Daniel Auteuil and Gerard Depardieu pay the bills in this stylish French police suspense movie. Their collective star power almost diverts from the fact that they’ve both eaten too much foie gras to play active, hard-edged policemen. There’s plenty of double-dealing and blurred moral boundaries, but the script sets up the dead bodies a little too obviously. Will there ever be a cop movie in which the officer who’s on the verge of retirement actually lives into his dotage? Or one in which the pretty wife of the hero doesn’t have a torrid time?
Even though this is pretty standard fare for these two stars, it’s still tighter and more dramatically interesting than similar Hollywood genre flicks. And given that 36 Quai des Orfèvres is the French equivalent of Scotland Yard, the filmmakers suggest that corruption and shady dealings are endemic even in the upper echelons of French law enforcement. It’s a smart movie, and delivers exactly the kind of thrills you expect.
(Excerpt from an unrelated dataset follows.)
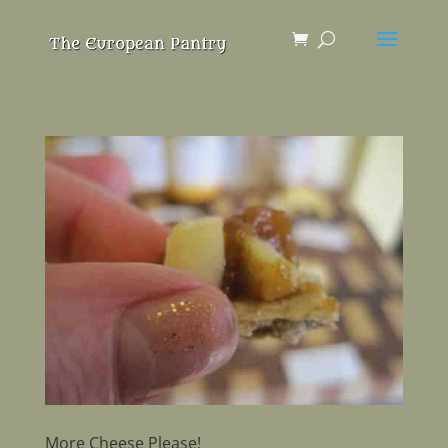
More Cheese Please!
The pairing of Auteuil and Depardieu is clearly a French attempt to emulate the De Niro & Pacino pairing of Heat or Righteous Kill, and although I understand exactly why they cast it that way I think the movie would have been dramatically stronger with a pair of leaner, hungrier actors.
If you live in a world in which you have a choice between this and, say, Righteous Kill, go for the French movie, you won’t regret it.